Dans ce moment actuel, c’est un grand honneur pour nos trois institutions d’accueillir nos collègues. Tous les intervenants se mobilisent et nous avons associé à cette préparation nos collègues de l’institution Bellefonds, Marie-Agnès Macaire et Michel Neycensas. Les premières inscriptions arrivent, les arguments sont attendus d’ici la fin octobre, nos invités sont invités !
LM : Pourquoi avoir choisi ce thème de travail sur les « cas d’urgence » ?
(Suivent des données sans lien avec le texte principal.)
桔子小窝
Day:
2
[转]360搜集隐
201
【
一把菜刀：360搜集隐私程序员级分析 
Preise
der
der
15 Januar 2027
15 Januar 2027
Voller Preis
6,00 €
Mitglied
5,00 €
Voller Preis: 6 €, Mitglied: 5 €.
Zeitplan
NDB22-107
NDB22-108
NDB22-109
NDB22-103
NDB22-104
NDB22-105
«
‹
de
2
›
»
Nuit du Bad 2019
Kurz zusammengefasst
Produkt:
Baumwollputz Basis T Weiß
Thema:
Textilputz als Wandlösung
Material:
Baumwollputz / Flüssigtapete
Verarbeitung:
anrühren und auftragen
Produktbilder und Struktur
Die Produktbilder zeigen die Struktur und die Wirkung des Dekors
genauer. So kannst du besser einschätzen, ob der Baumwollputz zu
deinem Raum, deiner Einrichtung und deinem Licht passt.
— Il y a une inflation de cette dimension de l’urgence, en particulier dans son sens médical, qui diffuse dans « la sensibilité de notre temps ». On pense tout de suite au succès de la série télévisée du même titre. Cette sur-représentation d’un enjeu de vie et de mort fait surgir la figure d’un Autre avec lequel on pourrait jouer à quitte ou double, sommé de répondre quand la vie est en jeu, en dehors de tout discours. Nous interrogerons certains de nos invités sur l’émergence de cette catégorie particulière à notre époque post-moderne.
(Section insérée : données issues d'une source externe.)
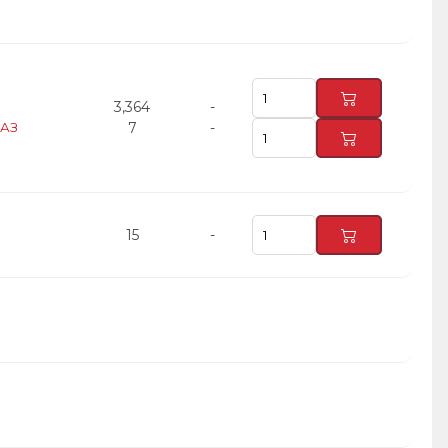
3,364
-
МАЗ
7
-
15
-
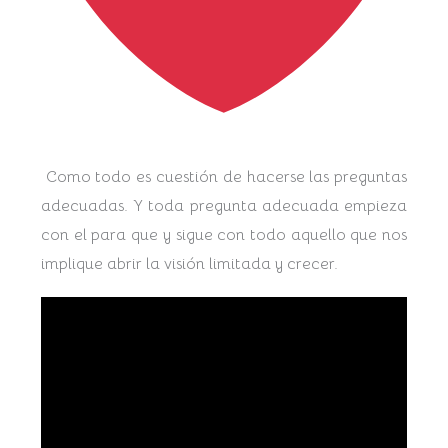
Como todo es cuestión de hacerse las preguntas
adecuadas. Y toda pregunta adecuada empieza
con el para que y sigue con todo aquello que nos
implique abrir la visión limitada y crecer.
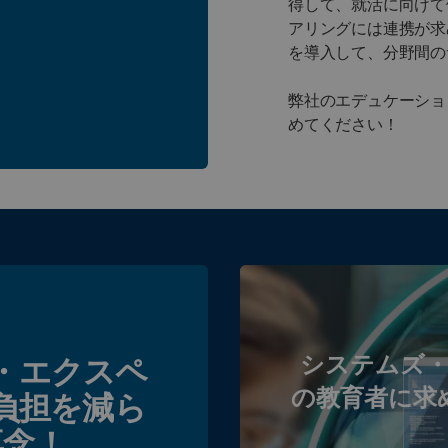
得して、就活に向けて
アリングには連携が求
を導入して、分野間の
弊社のエデュケーショ
めてください！
システムズ
・エクスペ
の教育者に求
負担を減ら
専念！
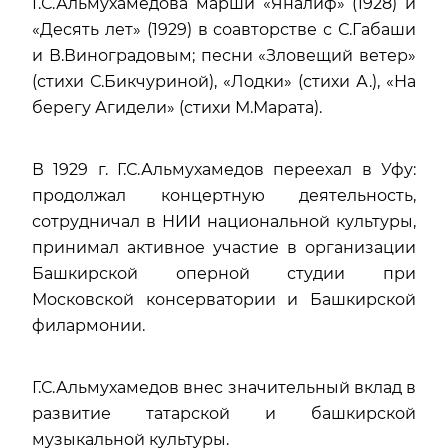
Г.С.Альмухамедова марши «Яналиф» (1928) и
«Десять лет» (1929) в соавторстве с С.Габаши
и В.Виноградовым; песни «Зловещий ветер»
(стихи С.Бикчуриной), «Лодки» (стихи А.), «На
берегу Агидели» (стихи М.Марата).
В 1929 г. Г.С.Альмухамедов переехал в Уфу:
продолжал концертную деятельность,
сотрудничал в НИИ национальной культуры,
принимал активное участие в организации
Башкирской оперной студии при
Московской консерватории и Башкирской
филармонии.
Г.С.Альмухамедов внес значительный вклад в
развитие татарской и башкирской
музыкальной культуры.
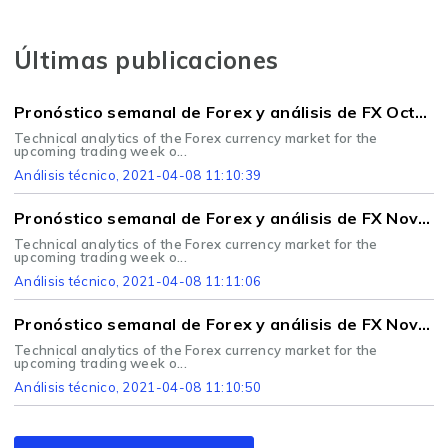
Últimas publicaciones
Pronóstico semanal de Forex y análisis de FX Octubre 26 - 30
Technical analytics of the Forex currency market for the
upcoming trading week o...
Análisis técnico
, 2021-04-08 11:10:39
Pronóstico semanal de Forex y análisis de FX Noviembre 02 - 06
Technical analytics of the Forex currency market for the
upcoming trading week o...
Análisis técnico
, 2021-04-08 11:11:06
Pronóstico semanal de Forex y análisis de FX Noviembre 09 - 13
Technical analytics of the Forex currency market for the
upcoming trading week o...
Análisis técnico
, 2021-04-08 11:10:50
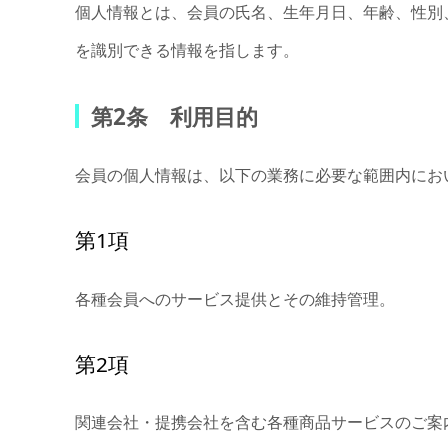
個人情報とは、会員の氏名、生年月日、年齢、性別
を識別できる情報を指します。
第2条 利用目的
会員の個人情報は、以下の業務に必要な範囲内にお
第1項
各種会員へのサービス提供とその維持管理。
第2項
関連会社・提携会社を含む各種商品サービスのご案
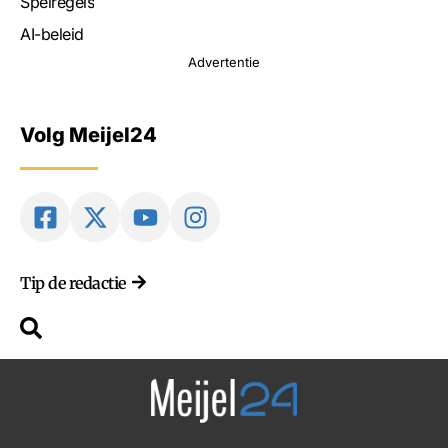
Spelregels
AI-beleid
Advertentie
Volg Meijel24
Tip de redactie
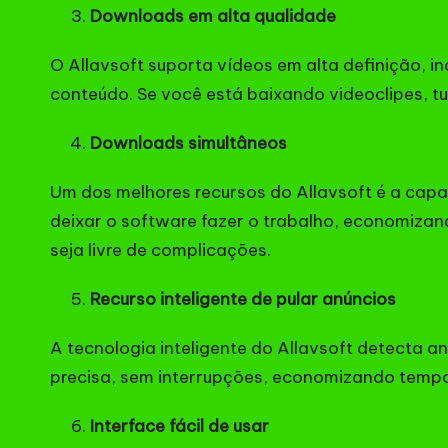
Downloads em alta qualidade
O Allavsoft suporta vídeos em alta definição, 
conteúdo. Se você está baixando videoclipes, tu
Downloads simultâneos
Um dos melhores recursos do Allavsoft é a cap
deixar o software fazer o trabalho, economiza
seja livre de complicações.
Recurso inteligente de pular anúncios
A tecnologia inteligente do Allavsoft detecta 
precisa, sem interrupções, economizando tempo
Interface fácil de usar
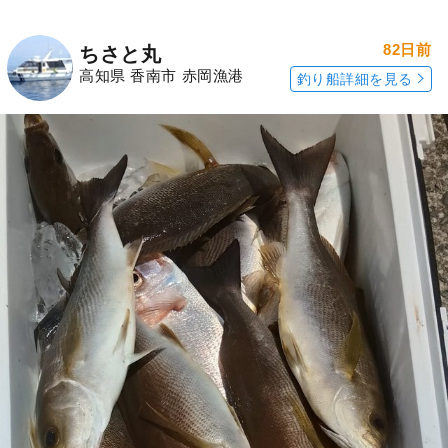
82日前
ちさと丸
高知県 香南市 赤岡漁港
釣り船詳細を見る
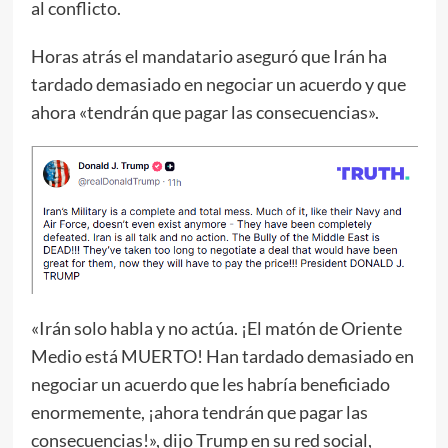
al conflicto.
Horas atrás el mandatario aseguró que Irán ha
tardado demasiado en negociar un acuerdo y que
ahora «tendrán que pagar las consecuencias».
«Irán solo habla y no actúa. ¡El matón de Oriente
Medio está MUERTO! Han tardado demasiado en
negociar un acuerdo que les habría beneficiado
enormemente, ¡ahora tendrán que pagar las
consecuencias!», dijo Trump en su red social,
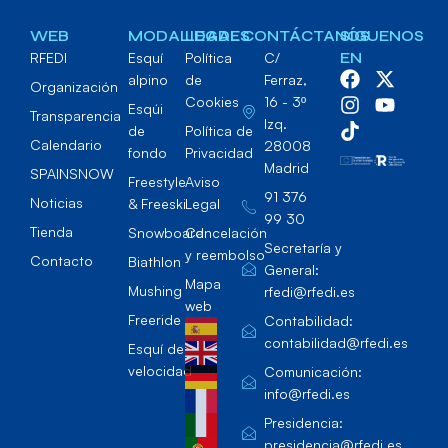
WEB
MODALIDADES
LEGAL
CONTÁCTANOS
SÍGUENOS
RFEDI
Esquí
Política
C/
EN
alpino
de
Ferraz,
Organización
Cookies
16 - 3º
Esqúi
Transparencia
Izq.
de
Política de
Calendario
28008
fondo
Privacidad
Madrid
SPAINSNOW
Freestyle
Aviso
91 376
Noticias
& Freeski
Legal
99 30
Tienda
Snowboard
Cancelación
Secretaría y
y reembolso
Contacto
Biathlon
General:
Mapa
Mushing
rfedi@rfedi.es
web
Freeride
Contabilidad:
contabilidad@rfedi.es
Esquí de
velocidad
Comunicación:
info@rfedi.es
Presidencia:
presidencia@rfedi.es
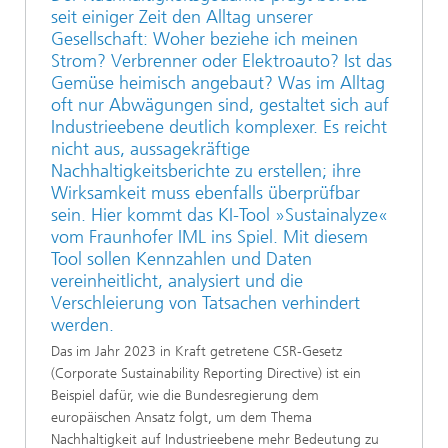
seit einiger Zeit den Alltag unserer
Gesellschaft: Woher beziehe ich meinen
Strom? Verbrenner oder Elektroauto? Ist das
Gemüse heimisch angebaut? Was im Alltag
oft nur Abwägungen sind, gestaltet sich auf
Industrieebene deutlich komplexer. Es reicht
nicht aus, aussagekräftige
Nachhaltigkeitsberichte zu erstellen; ihre
Wirksamkeit muss ebenfalls überprüfbar
sein. Hier kommt das KI-Tool »Sustainalyze«
vom Fraunhofer IML ins Spiel. Mit diesem
Tool sollen Kennzahlen und Daten
vereinheitlicht, analysiert und die
Verschleierung von Tatsachen verhindert
werden.
Das im Jahr 2023 in Kraft getretene CSR-Gesetz
(Corporate Sustainability Reporting Directive) ist ein
Beispiel dafür, wie die Bundesregierung dem
europäischen Ansatz folgt, um dem Thema
Nachhaltigkeit auf Industrieebene mehr Bedeutung zu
— Pour nous, nous sommes confrontés de plus en plus dans notre pratique à des moments d’urgence, qui se présentent également sous cet aspect de hors discours. Mais nous voulons témoigner de comment nous accueillons ces moments en tentant de déplacer la signification classique de l’urgence vers celle de l’urgence subjective. Notre façon de saisir comment ce que Lacan nommait ne pas reculer devant la psychose implique aussi la prise en compte de ces moments où surgit l’urgence d’une jouissance désarrimée, déréglée qui passe via le corps ou la pensée dans le réel. Il y a des moments où l’enfant, l’adolescent, que nous accueillons dans nos institutions, témoigne de quelque chose qui le déborde surgissant sur le mode de l’impossible à supporter. Mais pour qui ? Pour lui avant tout et cela s’origine dans ce que notre argument situe dans le registre de l’« en trop » — « en trop » dans ses pensées, dans son corps, dans sa rencontre avec les autres. Quelquefois même dans notre simple présence comme nous l’a appris Lacan, en disant que les autistes « n’arrivent pas à entendre ce que vous avez à leur dire en tant que vous vous en occupez »[ii]. Ce quelque chose qui a, là, surgi et qu’il lui est impossible de traduire en mots, voilà ce dont nous avons le souci clinique. En effet, cet « en trop », nous en avons aussi la charge quand, soudain, ce quelque chose se cristallise sur le mode de ce que souvent on appelle crise. Mais ce cristal, cet élément qui glace, ne contient-il pas en lui quelque chose qui soudain fait éclat, révélant même dans l’insupportable quelque chose de solide qui insiste, disposé selon des lois dont il nous importe de saisir l’organisation ?
— C’est en ce point que nous avons été guidés par la lecture par Jacques-Alain Miller du dernier texte de Lacan, paru dans les Autres écrits, « Préface à l’édition anglaise du Séminaire XI », et tout particulièrement les deux passages où Lacan propose, d’une part, d’interroger « comment quelqu’un peut se vouer à satisfaire ces cas d’urgence » et d’autre part, « signale que comme toujours les cas d’urgence m’empêtraient pendant que j’écrivais ça »[iii]. Notre titre vient de là : vous voyez que pour nous, ce titre est d’abord le lieu d’une énigme. Nous avons donc demandé à deux Analystes de l’École de bien vouloir au cours de ces Journées nous éclairer sur ces citations à partir de leur expérience.